Posted: June 7, 2018 at 8:58 am   /   by   /   comments (1)

For the first time in about three years, LOML and I have decided to go camping. I’m talking about sleeping on the ground, in a tent, in sleeping bags. We’ll be cooking on a 52 year old Coleman Stove and keeping our food coldish in a cooler. I wouldn’t say we’re harkening back to the pioneer days of Laura Ingalls Wilder with the dried buffalo and a dipper of switchel to keep our thirst at bay, but there won’t be heating or air conditioning and a trip to the toilet at night will be an adventure. Today, Sunday, we’re in the throws of finding all the gear, checking to see if it’s in good nick and planting it in the front hall. Yup, stowing our gear in the front hall which now looks a bit like an MEC loading dock. It’s hard to believe it has to fit into the Rolls-can-hardly.

Neither of us is new to the insane sport of camping. During our younger days, his family and my family spent many summers on camping adventures. His family travelled cross-country, moving from one Air Base to another. For them, the simplest (and least expensive) way to get from Alberta to Ontario was by loading up the Merc and camping in farm fields and lanes. They cooked over a small camp stove and spent their nights in a canvas tent. The washing-up was done in creeks and streams along the way. My family’s first trip was to Sibbald Point just outside of Sutton, Ontario. My parents were both over-prepared and hopelessly underprepared for our very first three week trip. At the time there were nine of us (my parents, my Dad’s brother and six kids). We had one nine-by-nine canvas, tourist tent, in which to spend our nights and the rainy days. We didn’t have air mattresses or camp cots or foam pads to sleep on. We didn’t even have sleeping bags.
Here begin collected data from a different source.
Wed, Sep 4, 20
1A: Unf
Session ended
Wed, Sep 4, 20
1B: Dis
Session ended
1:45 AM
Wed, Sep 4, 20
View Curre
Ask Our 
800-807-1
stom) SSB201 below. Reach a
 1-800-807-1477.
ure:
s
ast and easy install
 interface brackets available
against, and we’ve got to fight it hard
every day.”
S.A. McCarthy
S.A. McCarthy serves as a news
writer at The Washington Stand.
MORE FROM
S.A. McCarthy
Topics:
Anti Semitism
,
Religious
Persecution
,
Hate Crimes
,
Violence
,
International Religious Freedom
Dad had two ancient kerosene lamps for our nighttime adventures. My Mom had packed just about every scrap of food we would consume in those weeks and only planned on going into town for perishables, as needed. To this day, canned potatoes have a special place in my sodium soaked heart. How either LOML or I managed to see those family trips as inspiration is beyond me but we do look forward to our first trip of 2018 and to turning the rest of the world off for a few days. He and I look forward to the first cup of coffee in the morning as the sun rises and begins to burn the chill off the ground. There’s something magical about drinking bad, hot coffee in a campground. It’s hard to put that feeling into words, except to say, it’ll be bad, hot coffee being consumed in a damp, chilly campground while we try not to laugh at each other for being foolhardy old farts.
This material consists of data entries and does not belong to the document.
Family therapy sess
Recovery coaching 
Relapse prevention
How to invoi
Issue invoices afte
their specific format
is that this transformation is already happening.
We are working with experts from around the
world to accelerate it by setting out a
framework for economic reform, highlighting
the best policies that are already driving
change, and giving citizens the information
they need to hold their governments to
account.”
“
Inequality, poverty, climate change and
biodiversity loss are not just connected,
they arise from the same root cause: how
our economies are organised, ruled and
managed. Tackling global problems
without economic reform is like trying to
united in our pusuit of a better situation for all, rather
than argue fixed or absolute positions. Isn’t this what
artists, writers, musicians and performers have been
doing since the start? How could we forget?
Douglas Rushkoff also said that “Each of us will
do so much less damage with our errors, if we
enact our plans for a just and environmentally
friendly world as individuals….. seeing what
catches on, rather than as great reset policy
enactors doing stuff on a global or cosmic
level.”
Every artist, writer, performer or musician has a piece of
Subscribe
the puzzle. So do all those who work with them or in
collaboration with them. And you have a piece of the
Camping is how LOML and I were able to afford a trip to “Soixant Sept Expo 67”. We took off with his family’s ancient tourist tent (same tent they’d used cross-country) and my family’s arthritic Coleman Stove. My younger brother joined us for the fun and as it turned out, it was a riot. Later, camping was how LOML and I took breaks from working and school. Camping featured in our “honeymoon” trip and camping was how we spent many of our summers with our children. Our camping equipment has changed over the years since our first adventure together. We have had a succession of canvas and eventually high-tech nylon accommodations. We’ve slept on cots and air mattresses, had a hard-top tent trailer for a few years and now have settled down with a tent we elderly adventure seekers can handle without aggravating our gout, tennis elbows, backs or hips. The Coleman stove we purchased with our hard-earned savings in 1968 will accompany us on this trip.

Did you know many provincial parks have hot showers, flush toilets, dish-washing stations and wifi? Sheesh, eh? Where’s the roughing-it challenge with all of those amenities? You just aren’t camping if you don’t smell like burnt marshmallows, bug spray and woodsmoke. Am I right? You know I am.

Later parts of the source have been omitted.